How lovely to see Richard Gere dance with Bipasha, and kiss Mandira Bedi, and dance with sex workers on stage, and attend Parmeshwar Godrej's bash in Juhu where most of Mumbai's jet set will be in attendance tomorrow night... but the whole point of his visit to India, assuming there still is one, has been completely forgotten. One presumes the song and dance is about Gere's pet cause - AIDS.
And here's the link between AIDS, street children, paedophiles in Goa, and the Nithari mass murders as well as Oprah's school in South Africa.
India is reportedly the second largest victim to AIDS in the world. (I say reportedly considering the 2007 UN report put some countries in Africa much higher - for instance Lesotho's incidence rate for AIDS amongst adults at a whopping 23 to India's 1.5)

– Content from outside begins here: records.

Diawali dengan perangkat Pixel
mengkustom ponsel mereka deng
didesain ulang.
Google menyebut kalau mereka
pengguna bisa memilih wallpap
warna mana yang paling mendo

How is Oprah's school in South Africa relevant to all of this? Oprah's school is one of the few initiatives (and no, I don't get a commission for saying this) that is taking into account the fact that at the next level, the most vulnerable victims of the disease are children made homeless by poverty, destitution and the havoc wreaked amongst their parents by the disease itself.
The leadership academy Oprah has built received their applications from families devastated by AIDS, where largely teenage girls managed to work by night, supporting their siblings after losing their parents to AIDS, besides studying. If homelessness, poverty and unhealthy environments aren't precarious enough circumstances to push one into the hands of sexual predators, and traffickers, working by night to feed your family sure as hell is. The Academy addresses the need to stabilise the futures of such potential victims too.

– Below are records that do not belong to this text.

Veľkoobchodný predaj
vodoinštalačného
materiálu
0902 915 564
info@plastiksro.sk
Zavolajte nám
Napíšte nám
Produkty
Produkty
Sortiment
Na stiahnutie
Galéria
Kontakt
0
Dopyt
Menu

Why is that relevant to us? Well, in terms of India, according to the recently released 2007 State of the World's Children - 1103371 thousand of the world's children live in India with an average life expectancy of merely 64 years. 76 % of these are reportedly attending primary school. 46% still undergo a child marriage. India's adult literacy rate ration is 73 men to every 48 woman. Of these, 120:112 is the primary school enrollment ration, and 79:72 is actual attendance. The secondary school enrollment ratio dramatically drops to 59:47 and attendance therein to 54:46.
As we stand, we are nowhere near ensuring safe, protected, fulfilling environments in which our children can study, and progress out of this situation.
Thus, with or without an AIDS epidemic to devastate us, we are a nation with poor educational infrastructure, pushing a bulk of our children towards manual labour, agricultural, tertiary and blue collar jobs — unprotected and disorganised segments that are the most vulnerable to the disease.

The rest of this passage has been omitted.